Oczywiście nikt się nie ruszał. Aż właściciel opuścił pokój.

(Jest dużo do powiedzenia dla pocałuj się, kopnij styl zarządzania subkontynentu.)

W Indiach pracownicy by wstali. W Ameryce Północnej pracownicy nawet nie patrzą w górę.

$config[code] not found

Armia amerykańska, jak zwykle, ma rację, kiedy ma do czynienia z rangą:

  • Senior nigdy o tym nie myśli.
  • Junior nigdy o tym nie zapomina.

Kiedykolwiek żołnierze będą przechodzić przez ścieżki, młodszy będzie uznawał starszego. Jeśli jest się oficerem, młodszy będzie pozdrowił seniora. A senior zwróci uprzejmość.

Prywatne firmy, które nigdy nie miały pracowników, którzy byli szeregowymi w armii, myślą i zachowują się tak, jakby wszyscy byli równi.

Źle.

W naszej kulturze jest zbyt wiele tego egalitarnego nonsensu. Wiele z nich pochodzi z akademii, z której pochodzi większość nonsensów.
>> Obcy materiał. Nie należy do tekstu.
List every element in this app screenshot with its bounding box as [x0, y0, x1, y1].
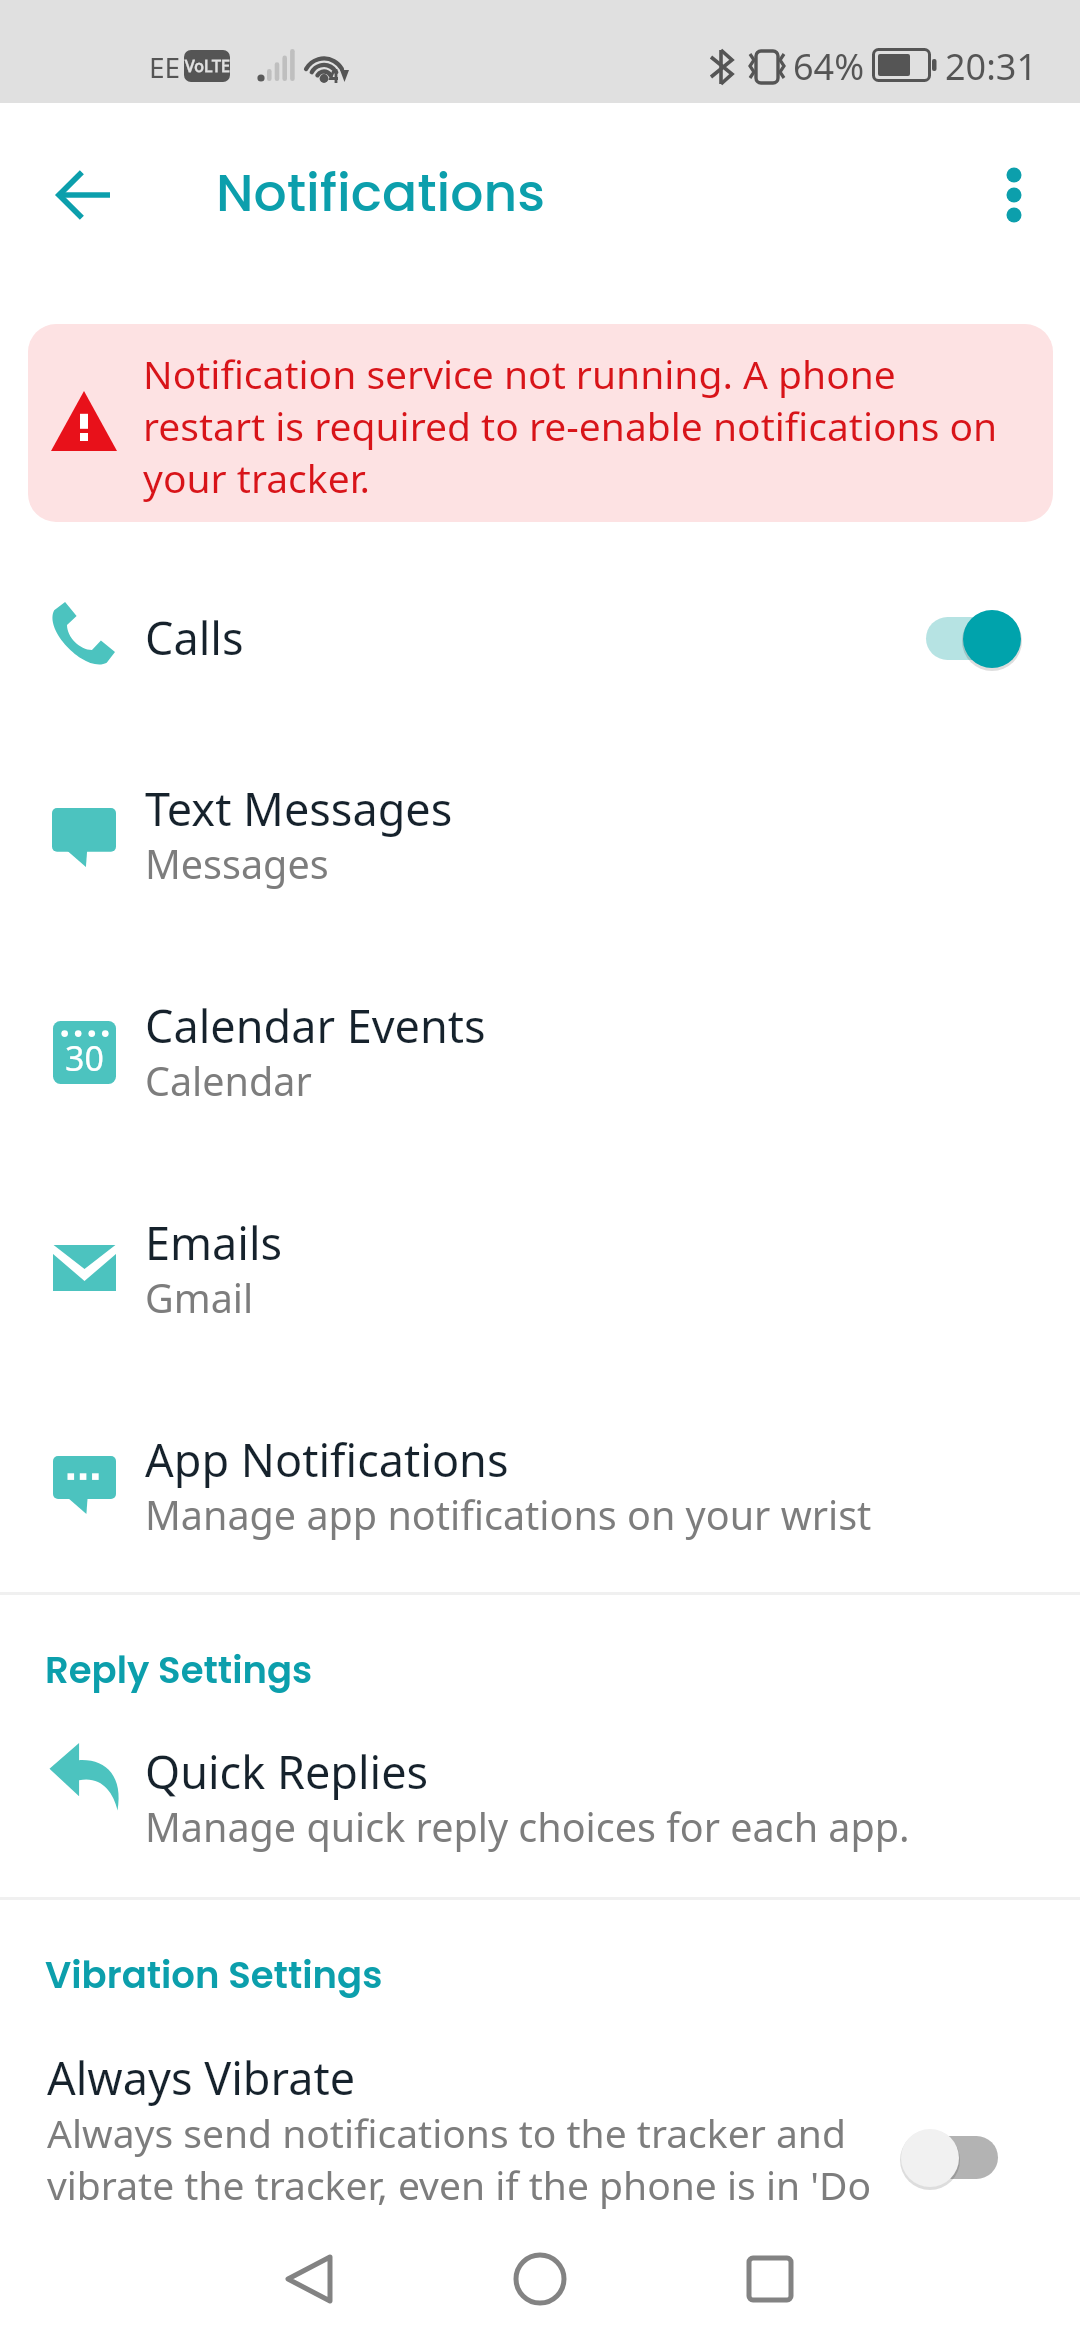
button[interactable]: Text Messages [0, 777, 1080, 994]
button[interactable]: Always Vibrate [0, 2040, 1080, 2220]
button[interactable]: Always vibrate toggle [900, 2128, 1000, 2190]
button[interactable]: Quick Replies [0, 1740, 1080, 1957]
staticText: Always send notifications to the tracker… [47, 2106, 927, 2211]
button[interactable]: Emails [0, 1211, 1080, 1428]
button[interactable]: Home [480, 2229, 600, 2329]
staticText: VoLTE [185, 55, 230, 77]
button[interactable]: Calls toggle [924, 609, 1022, 669]
button[interactable]: 30 [0, 994, 1080, 1211]
button[interactable]: Back [34, 145, 134, 245]
staticText: Manage app notifications on your wrist [145, 1488, 872, 1542]
staticText: Manage quick reply choices for each app. [145, 1800, 910, 1854]
staticText: App Notifications [145, 1429, 509, 1490]
staticText: Emails [145, 1212, 283, 1273]
staticText: Text Messages [145, 778, 453, 839]
button[interactable]: App Notifications [0, 1428, 1080, 1645]
staticText: Calendar Events [145, 995, 486, 1056]
staticText: Notification service not running. A phon… [143, 347, 1009, 504]
button[interactable]: Calls [0, 560, 1080, 777]
staticText: Always Vibrate [47, 2047, 356, 2108]
staticText: Calendar [145, 1054, 312, 1108]
staticText: 30 [65, 1035, 104, 1081]
button[interactable]: Notification service not running. A phon… [28, 324, 1053, 522]
staticText: Calls [145, 607, 244, 668]
staticText: Notifications [216, 156, 545, 229]
staticText: Messages [145, 837, 329, 891]
staticText: 20:31 [945, 42, 1038, 91]
staticText: Vibration Settings [45, 1949, 383, 2001]
button[interactable]: Back [248, 2229, 368, 2329]
staticText: Reply Settings [45, 1644, 313, 1696]
staticText: EE [149, 48, 181, 86]
staticText: 64% [793, 42, 865, 91]
button[interactable]: Recent apps [710, 2229, 830, 2329]
staticText: Quick Replies [145, 1741, 429, 1802]
staticText: Gmail [145, 1271, 254, 1325]
button[interactable]: More options [964, 145, 1064, 245]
Na University of Virginia, gdzie Charmaine, moja żona, otrzymała doktorat, instruktorzy są adresowani jako "pan". Nie "doktor". Pan Jefferson był fanem fraternit i Voltaire i wszystkie rzeczy francuskie.

Egalite biegnij amuck.

Ale menedżer i przenikliwa, ambitna młoda kobieta, rozumiejąca ducha czasów, wie, że nic nie zmienia się w ludzkim duchu. Wszyscy chcemy być doceniani. Nawet szef:

  • Młody lider, który chce się wyróżniać, wstanie, gdy wejdzie szef.
  • Młody człowiek wstanie, gdy dama wejdzie do pokoju.
  • Pracownik z uczciwością zajmie stanowisko. Stand-up guy.

I każdy oskarży go o polerowanie jabłek. Wkrótce jednak wypełni buty, które wszyscy uważali za lizanie.

Ten artykuł jest zuchwały, ale ma ważny punkt: najwyższą etykietą biznesową jest szacunek. Ci, którzy okazują szacunek, otrzymają szacunek. Wszyscy pragniemy szacunku. Jest faktem ludzkiej kondycji.